On peut ainsi rêver à un jeu de guerre où il faudrait essayer d'empêcher les combats, à un jeu d'arcade où le joueur dirigerait des aliens désarmés et nombreux contre un seul ennemi très puissant, ou encore à un jeu d'aventure où il ne se passerait (presque) rien... Le secret est au bout du délire !

SimCity
SimCity : devenir le maire d'une ville

Troisième mode de recherche vers la "grande idée" : enrichir les principes de jeu déjà existants et mélanger les genres. Un excellent exemple est Battle Chess, jeu d'échecs classique où les combats entre les pièces sont animés. Centurion Defender Of Rome mêle à la fois stratégie, arcade et simulation. Plus simplement, rendons encore hommage à Arkanoid : le simple fait d'avoir ajouté des bonus sous les briques a d'un seul coup relancé le genre ! Reste enfin tous les jeux d'aventure qui s'agrémentent de parties de roulette, de Black Jack et de séquences d'arcade... Mais cette piste-là commence à être un peu usée !

Battle Chess
Battle Chess : du classique mais avec des animations

Il est enfin possible de bâtir son scénario autour d'un personnage célèbre. Une course de voile avec Florence Arthaud, par exemple... Un avantage : les éditeurs risquent d'être plus facilement séduits. Un inconvénient : on risque un peu d'oublier que le jeu doit, lui aussi, être de qualité pour devenir célèbre...

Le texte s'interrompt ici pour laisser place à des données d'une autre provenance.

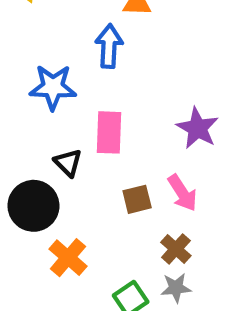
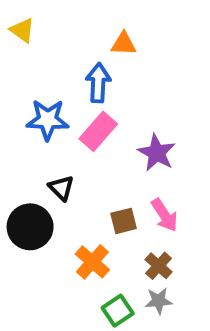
purple star: (197, 128) -> (157, 153), moved
pink rectangle: (109, 132) -> (98, 131), moved, turned 39
orange cross: (68, 258) -> (92, 262), moved

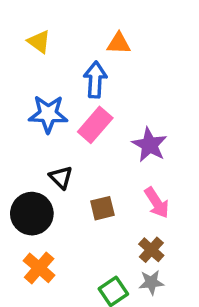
yellow triangle: (22, 30) -> (39, 42), moved
brown square: (124, 221) -> (102, 208), moved
orange cross: (92, 262) -> (39, 268), moved

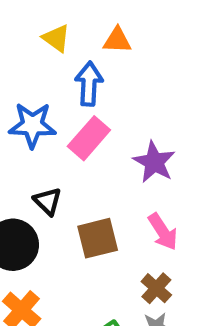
yellow triangle: (39, 42) -> (56, 38), moved
brown square: (102, 208) -> (98, 238), size x1.4

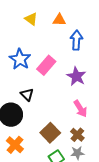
blue arrow: (89, 84) -> (76, 40), moved
blue star: (32, 125) -> (20, 59), turned 30
brown square: (98, 238) -> (50, 133), moved, turned -30

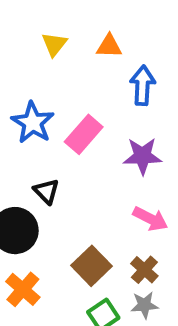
yellow triangle: (31, 19) -> (54, 44), turned 32
purple star: (76, 76) -> (142, 156), turned -30
pink arrow: (80, 109) -> (150, 219), turned -30

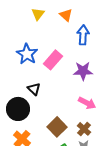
orange triangle: (109, 46) -> (66, 15), turned 40

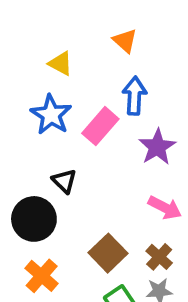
yellow triangle: (38, 14) -> (61, 63), moved, turned -40
blue arrow: (83, 35) -> (134, 96), moved
purple star: (83, 71) -> (157, 147), turned -30

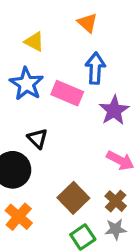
pink rectangle: (100, 126) -> (67, 93), turned 72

Voilà de très bons conseils. Pourtant, ils ne valent rien. Car le jeu le plus original, c'est évidemment celui auquel on ne pense jamais ! Ah, Tetris, Tetris, si j'avais inventé Tetris...

De l'histoire au scénario

Bon. Ça y est, vous avez une bonne histoire, qui vous plaît, et qui se tient. Hélas, vous n'êtes pas encore au bout de vos peines ! Car un scénario de jeu pour micro-ordinateur doit déboucher sur une réalité concrète, un logiciel, un vrai, qui tourne... Vous devez donc tenir compte des impératifs techniques et des possibilités actuelles de nos ordinateurs. Donc, soyez réaliste : pas de jeu d'arcade où 250 sprites dévalent simultanément l'écran ; pas de jeu de stratégie pour douze joueurs reliés en réseau sur PC 486 sous OS/2 ; pas de jeu d'aventure de 5000 écrans numérisés sur CDI ! Faites simple et ne cherchez pas nécessairement l'exploit technique. Nos pauvres micros, dont les joueurs du XXIe siècle rigoleront, permettent quand même d'excellents jeux, vous le savez par la pratique !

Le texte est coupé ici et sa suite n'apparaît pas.